Excerpted records section start

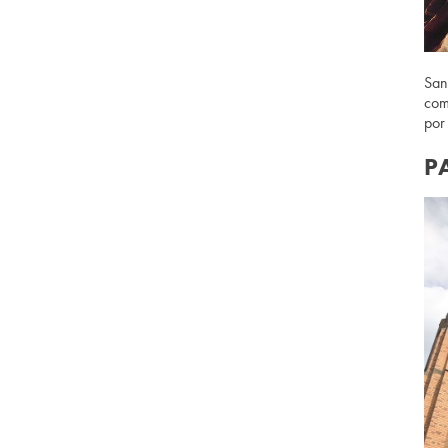
San
com
por
P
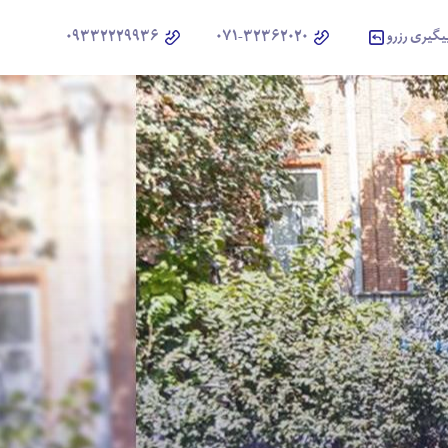
یگیری رزرو
071-32362020
09332229936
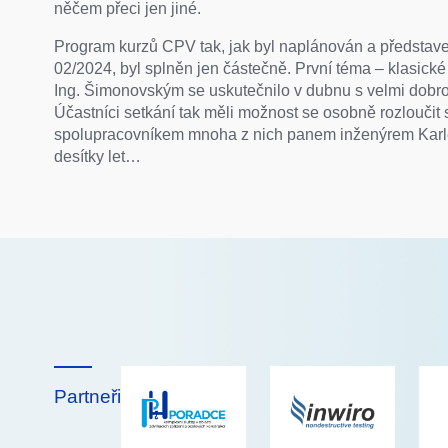
něčem přeci jen jiné.
Program kurzů CPV tak, jak byl naplánován a představe
02/2024, byl splněn jen částečně. První téma – klasick
Ing. Šimonovským se uskutečnilo v dubnu s velmi dobro
Účastníci setkání tak měli možnost se osobně rozloučit
spolupracovníkem mnoha z nich panem inženýrem Kar
desítky let…
Partneři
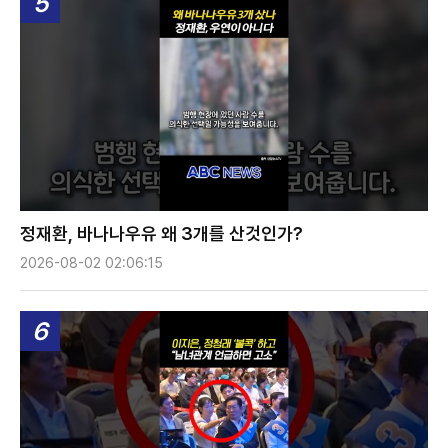
5
정재환, 바나나우유 왜 3개를 산것인가?
2026-08-02 02:06:15
6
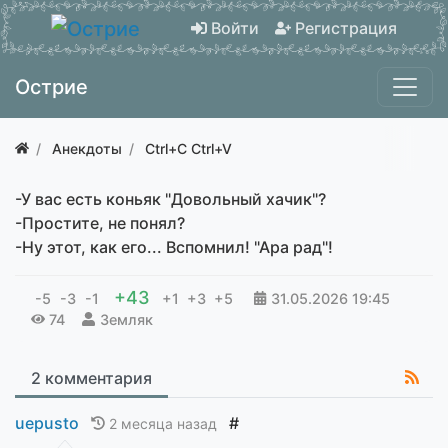
Войти
Регистрация
Острие
Анекдоты
Ctrl+C Ctrl+V
-У вас есть коньяк "Довольный хачик"?
-Простите, не понял?
-Ну этот, как его... Вспомнил! "Ара рад"!
+43
-5
-3
-1
+1
+3
+5
31.05.2026
19:45
74
Земляк
2 комментария
uepusto
#
2 месяца назад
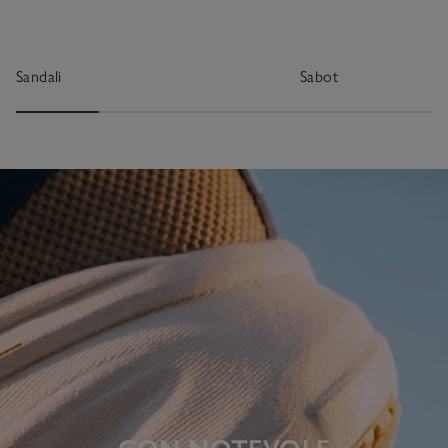
Sandali
Sabot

Excerpted records section end

> What the task asks
From the first record above to the last, output each one exactly and omit the pictures.

> Response box
San
com
por
P
یگیری رزرو
071-32362020
09332229936
něčem přeci jen jiné.
Program kurzů CPV tak, jak byl naplánován a představe
02/2024, byl splněn jen částečně. První téma – klasick
Ing. Šimonovským se uskutečnilo v dubnu s velmi dobro
Účastníci setkání tak měli možnost se osobně rozloučit
spolupracovníkem mnoha z nich panem inženýrem Kar
desítky let…
Partneři
5
정재환, 바나나우유 왜 3개를 산것인가?
2026-08-02 02:06:15
6
Войти
Регистрация
Острие
Анекдоты
Ctrl+C Ctrl+V
-У вас есть коньяк "Довольный хачик"?
-Простите, не понял?
-Ну этот, как его... Вспомнил! "Ара рад"!
+43
-5
-3
-1
+1
+3
+5
31.05.2026
19:45
74
Земляк
2 комментария
uepusto
#
2 месяца назад
Sandali
Sabot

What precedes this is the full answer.